Buoyed by intimate knowledge of his brief – informed, in part, by his experience on his own family’s farm – the Minister feels that he carries a deep appreciation of the role which has instilled a capacity to lead the sector. Charting the Government’s trajectory over the previous 18 months, the Minister identifies the new 10-year Food Vision 2030 strategy for the agri-food sector, preliminary agreement on Ireland’s Common Agricultural Policy Strategic Plan (CSP) for the period from 2023 to 2027, and the ongoing development of the Seafood Development Programme 2021-27 as driving the agriculture vision in this decade.
“Overall, in terms of agriculture and food, it has been a time of challenge but also a time of progress. There is a very strong future for the sector given the growing importance of food, our capacity to produce it, and in a way that is really sustainable,” he reflects.
Having undertaken a tour of the country’s marts in 2021, addressing farmers in a “nationwide Common Agricultural Policy (CAP) consultation tour”, McConalogue sought to inform the development of the CAP which will be the key delivery vehicle for agricultural policy and funding from January 2023 until the end of 2027.
“My key objective was to ensure that all farmers – regardless of the type of farming that they do or the part of the country they are from – have the opportunity to have their say, to feed into the draft proposals on the CAP,” he suggests, adding: “It definitely helped to ensure that the final CAP programme was balanced.”
Following the announcement of the CSP package in October 2021, McConalogue gained much respect within the farming community, having continued his tour of the marts in the face of Irish Farmers’ Association (IFA) protests.

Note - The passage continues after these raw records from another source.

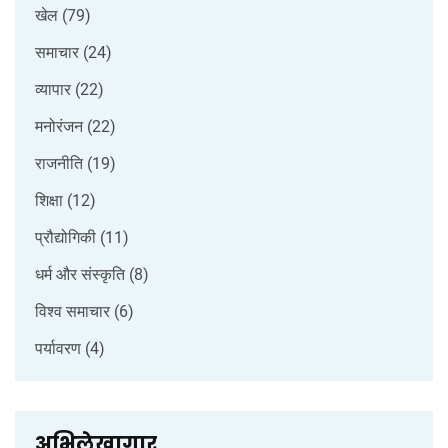
खेल
(79)
समाचार
(24)
व्यापार
(22)
मनोरंजन
(22)
राजनीति
(19)
शिक्षा
(12)
प्रौद्योगिकी
(11)
धर्म और संस्कृति
(8)
विश्व समाचार
(6)
पर्यावरण
(4)
अभिलेखागार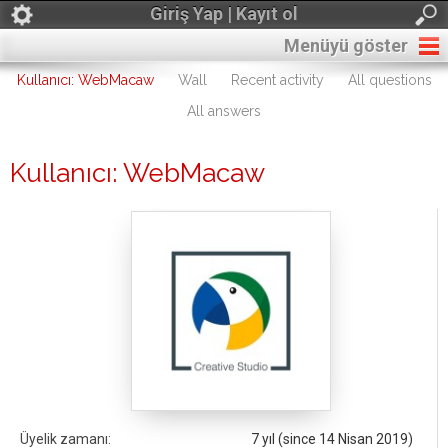
Giriş Yap | Kayıt ol
Menüyü göster
Kullanıcı: WebMacaw
Wall
Recent activity
All questions
All answers
Kullanıcı: WebMacaw
Üyelik zamanı:
7 yıl (since 14 Nisan 2019)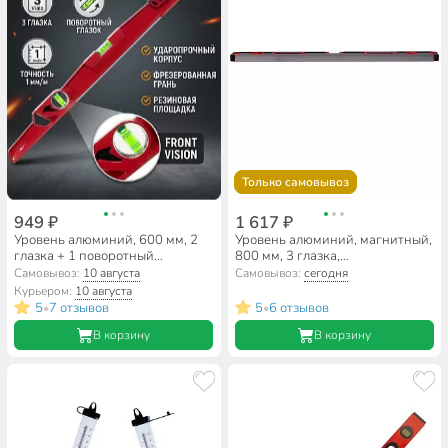
Только самовывоз
949 ₽
1 617 ₽
Уровень алюминий, 600 мм, 2
Уровень алюминий, магнитный,
глазка + 1 поворотный
800 мм, 3 глазка,
фронтальный, литой, Matrix,
фрезерованная грань, ADA,
Самовывоз:
10 августа
Самовывоз:
сегодня
34907
Titan 80, А00511
Курьером:
10 августа
5
7 отзывов
5
6 отзывов
•
•
В корзину
В корзину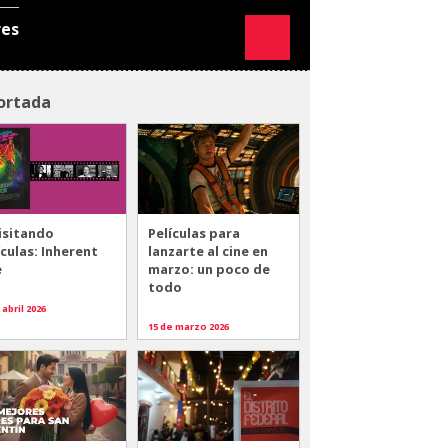
res
ortada
isitando
Películas para
ículas: Inherent
lanzarte al cine en
e
marzo: un poco de
todo
 abril 2026
15 de marzo 2026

Reflecting on that time, the Minister asserts that the “robust discussions” that took place on the tour indicated that “farmers were engaging” and illustrated the high stakes for farmers in relation to CAP meaning that the “outcome of the policy was a lot stronger”.
National farming model
Unlike other agricultural models across the world, which are typified by housed systems, Ireland’s national farming model is distinct in that it utilises a grass-based pasture production system. As such, much of Irish agriculture revolves around growing grass for grass-based livestock, and grass-based milk production.

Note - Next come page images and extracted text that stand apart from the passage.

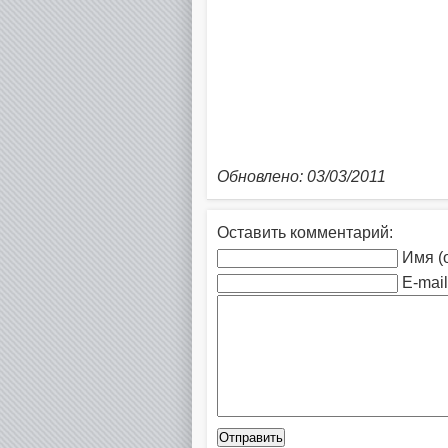
Обновлено: 03/03/2011
Оставить комментарий:
Имя (
E-mail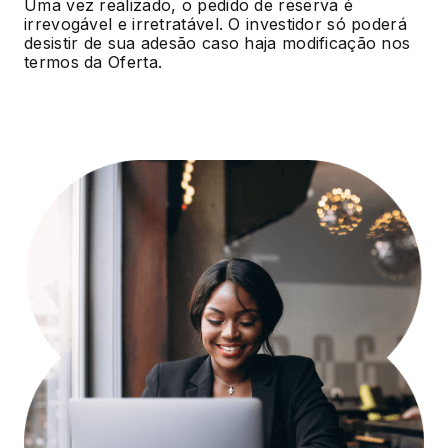
Uma vez realizado, o pedido de reserva é
irrevogável e irretratável. O investidor só poderá
desistir de sua adesão caso haja modificação nos
termos da Oferta.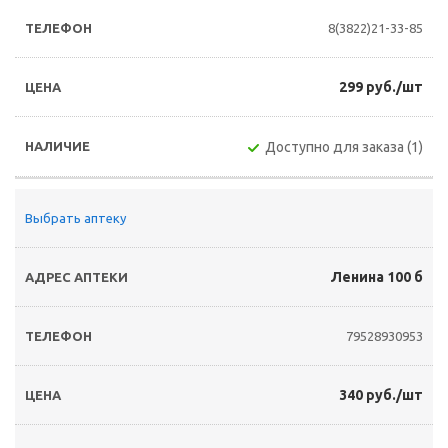
8(3822)21-33-85
299 руб./шт
Доступно для заказа (1)
Выбрать аптеку
Ленина 100 б
79528930953
340 руб./шт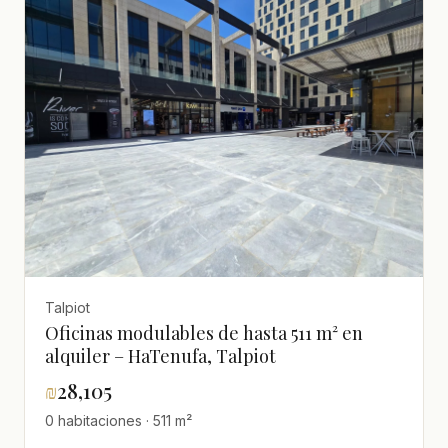
Talpiot
Oficinas modulables de hasta 511 m² en
alquiler – HaTenufa, Talpiot
₪
28,105
0 habitaciones · 511 m²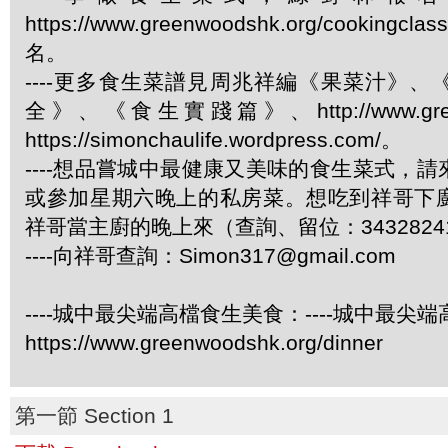
https://www.greenwoodshk.org/cookingcl
名。
----更多食生菜譜見周兆祥編《果菜汁》
全》、《食生實踐篇》、http://www.green
https://simonchaulife.wordpress.com/。
----想品嘗城中最健康又美味的食生菜式，
或參加星期六晚上的私房菜。想吃到祥哥下
祥哥當主廚的晚上來（查詢、留位：3432824
----向祥哥查詢：
Simon317@gmail.com
----城中最尖端高檔食生美食：----城中最尖
https://www.greenwoodshk.org/dinner
第一節 Section 1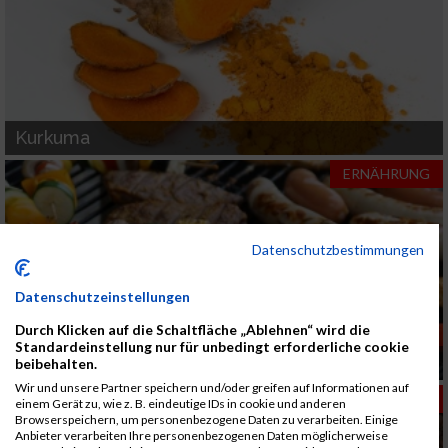
Kurkuma
ERNÄHRUNG
Datenschutzbestimmungen
Datenschutzeinstellungen
Durch Klicken auf die Schaltfläche „Ablehnen“ wird die
Standardeinstellung nur für unbedingt erforderliche cookie
Ernährung und Laufen
beibehalten.
Wir und unsere Partner speichern und/oder greifen auf Informationen auf
ERNÄHRUNG
einem Gerät zu, wie z. B. eindeutige IDs in cookie und anderen
Browserspeichern, um personenbezogene Daten zu verarbeiten. Einige
Anbieter verarbeiten Ihre personenbezogenen Daten möglicherweise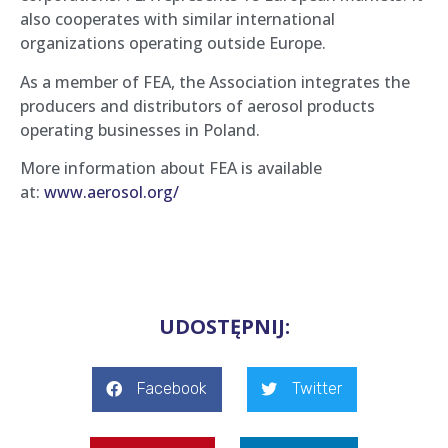
also cooperates with similar international
organizations operating outside Europe.
As a member of FEA, the Association integrates the
producers and distributors of aerosol products
operating businesses in Poland.
More information about FEA is available
at:
www.aerosol.org/
UDOSTĘPNIJ:
Facebook
Twitter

“Irish farmers are very much aware of the fact that the marketability and attraction of Irish food is about how we produce it, the sustainability, and the environment in which we produce it.”

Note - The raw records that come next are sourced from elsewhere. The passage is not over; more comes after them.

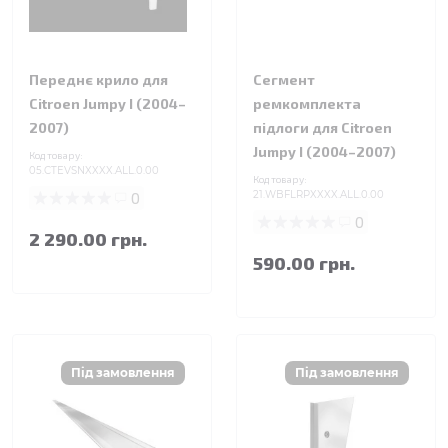
Переднє крило для
Сегмент
Citroen Jumpy I (2004–
ремкомплекта
2007)
підлоги для Citroen
Jumpy I (2004–2007)
Код товару:
05.CTEVSNXXXX.ALL.0.00
Код товару:
0
21.WBFLRPXXXX.ALL.0.00
0
2 290.00 грн.
590.00 грн.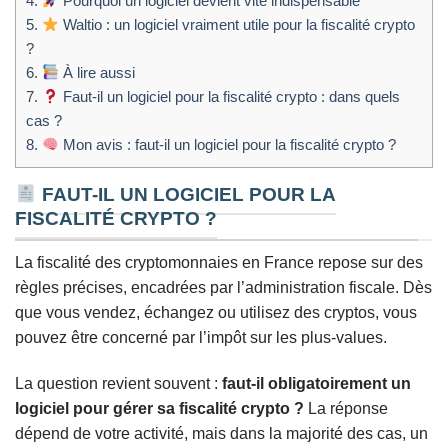
4.
Pourquoi un logiciel devient vite indispensable
5.
Waltio : un logiciel vraiment utile pour la fiscalité crypto
?
6.
À lire aussi
7.
Faut-il un logiciel pour la fiscalité crypto : dans quels
cas ?
8.
Mon avis : faut-il un logiciel pour la fiscalité crypto ?
FAUT-IL UN LOGICIEL POUR LA
FISCALITÉ CRYPTO ?
La fiscalité des cryptomonnaies en France repose sur des
règles précises, encadrées par l’administration fiscale. Dès
que vous vendez, échangez ou utilisez des cryptos, vous
pouvez être concerné par l’impôt sur les plus-values.
La question revient souvent :
faut-il obligatoirement un
logiciel pour gérer sa fiscalité crypto ?
La réponse
dépend de votre activité, mais dans la majorité des cas, un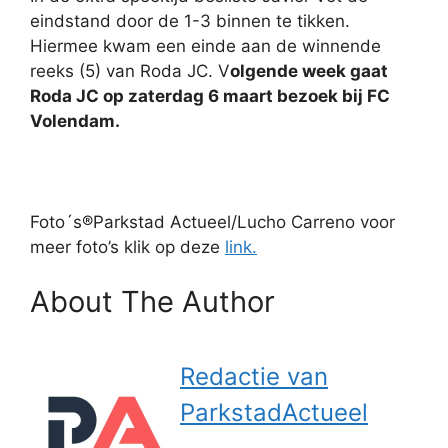
eindstand door de 1-3 binnen te tikken.
Hiermee kwam een einde aan de winnende
reeks (5) van Roda JC. V
olgende week gaat
Roda JC op zaterdag 6 maart bezoek bij FC
Volendam.
Foto´s®Parkstad Actueel/Lucho Carreno voor
meer foto’s klik op deze
link.
About The Author
Redactie van
ParkstadActueel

Minister for Agriculture, Food and the Marine, Charlie McConalogue TD
“The thing that distinguishes ours from other agricultural models is the fact that we do have a grazing-based, pasture-based agricultural system and that is quite unique. That gives a real differential to the type of product that we have. We have grass-fed beef and grass-fed dairy,” McConalogue explains.
“That gives us a real advantage in terms of the quality of the produce, the taste of it, and the sustainability credentials as well, because it is a much more sustainable system when you are working off grass as opposed to a grain-based systems, which is what you see in other agricultural countries.”
The Minister acknowledges that this model generates specific challenges in relation to applying emerging feed additive technologies. However, there is capacity, he suggests, to avail of the of new technologies – trialled and proven in house-based systems – to reduce methane without impacting on productivity during winter months.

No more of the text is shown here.